Likewise, look at the movements of the characters on the second generation version of The Rock-afire Explosion:

This has way more movement than the original version of the show that you saw at ShowBiz Pizza Place.  My only complaints about the newer show have nothing to do with the animation, but rather about the arrangement of the characters, and the complete lack of Rolfe and Earl.  Imagine what it might look like if development had continued to the present day.

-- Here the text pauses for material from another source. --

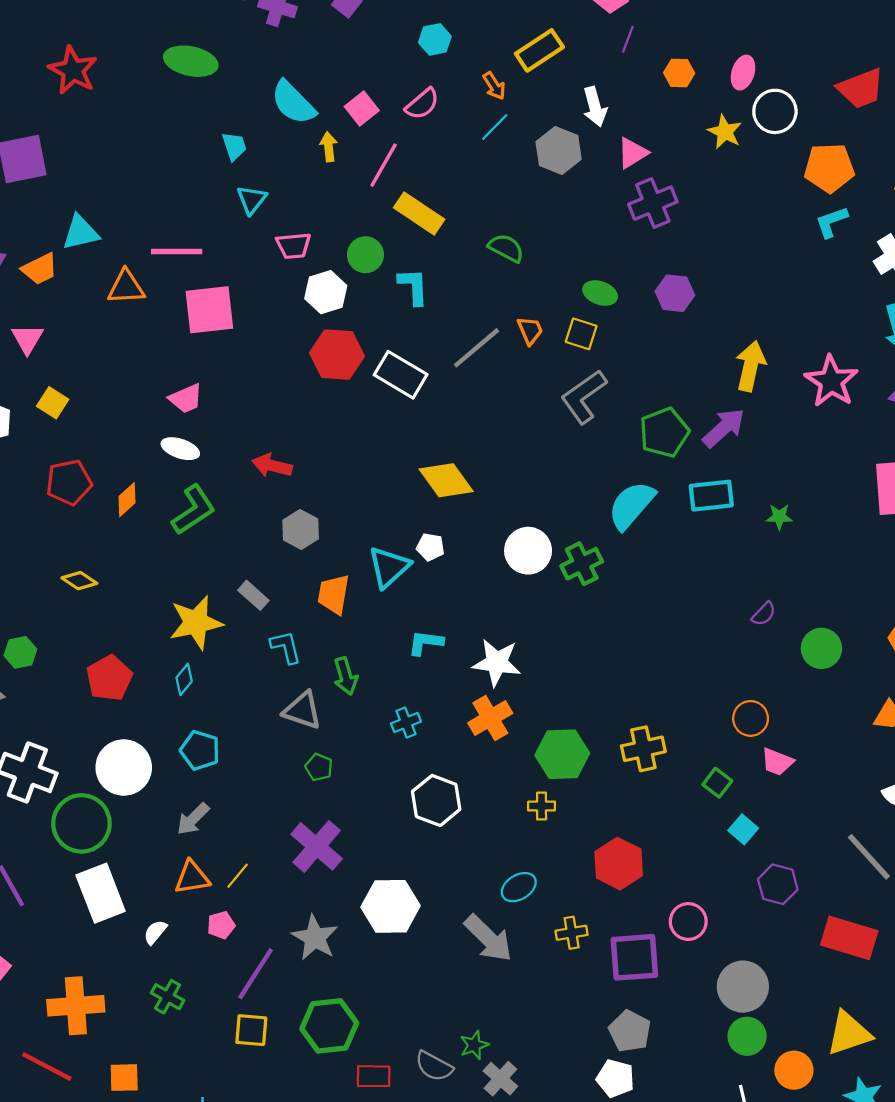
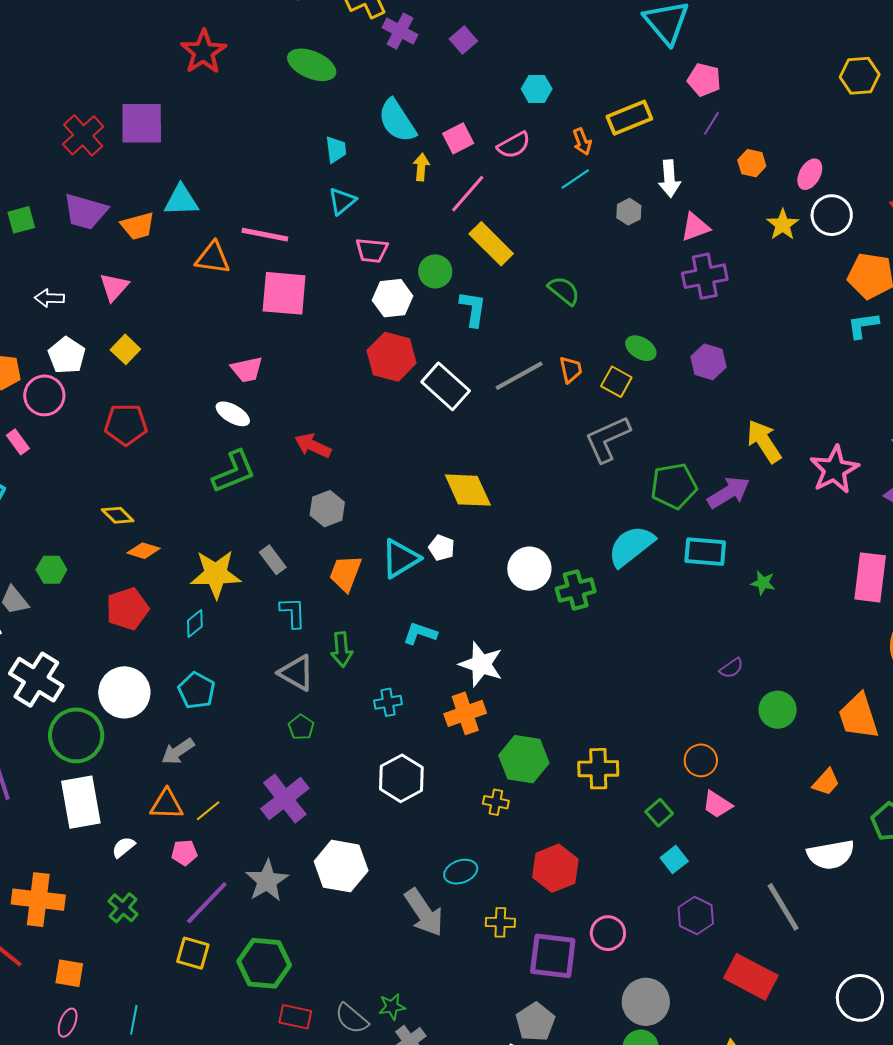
gray hexagon: (559, 150) -> (629, 212), size x0.6
yellow arrow: (750, 366) -> (764, 441), turned -57
orange diamond: (127, 500) -> (144, 551), moved, turned 48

Bottom line is that it is possible to keep things fresh and interesting with the proper investment, which CEC Entertainment failed to do.  Of course, in an alternative future where they had kept the Rock-afire characters and converted all of the Chuck E. Cheese locations to ShowBiz Pizza Place instead of the other way around and ditching the Chuck E. Cheese characters, I imagine that The Rock-afire Explosion would have eventually been bastardized and cheapened just like they did with their in-house show.  Imagine the “Studio C” concept with Billy Bob, and all of the Rock-afire characters as puppets.  No.  Just no.

Of course, even without investing in new hardware, the effort that the company used to put into the animatronics just isn’t there anymore.  Look at this animation from when Munch’s Make Believe Band was new:

Compare this to recent animation on the same sort of hardware:

The characters seem stiffer, and move less, which makes suspension of disbelief a lot harder.  And these are the good animatronics, too, and not the swiveling Cyberamic characters.

So all in all, if CEC Entertainment is unwilling to properly invest in a show, then I’m fine with their doing away with the animatronics once and for all.  The animatronic shows, which were what set them apart from everyone else, are only an outdated concept because they let their shows become outdated.  Live shows just don’t capture the fun of the animatronic show.  After all, if I want a restaurant with an arcade, I can go to Dave & Buster’s, and truth be told, I do go over there every few months.  The food is better there, too.  Without the show, Chuck E. Cheese will not be missed.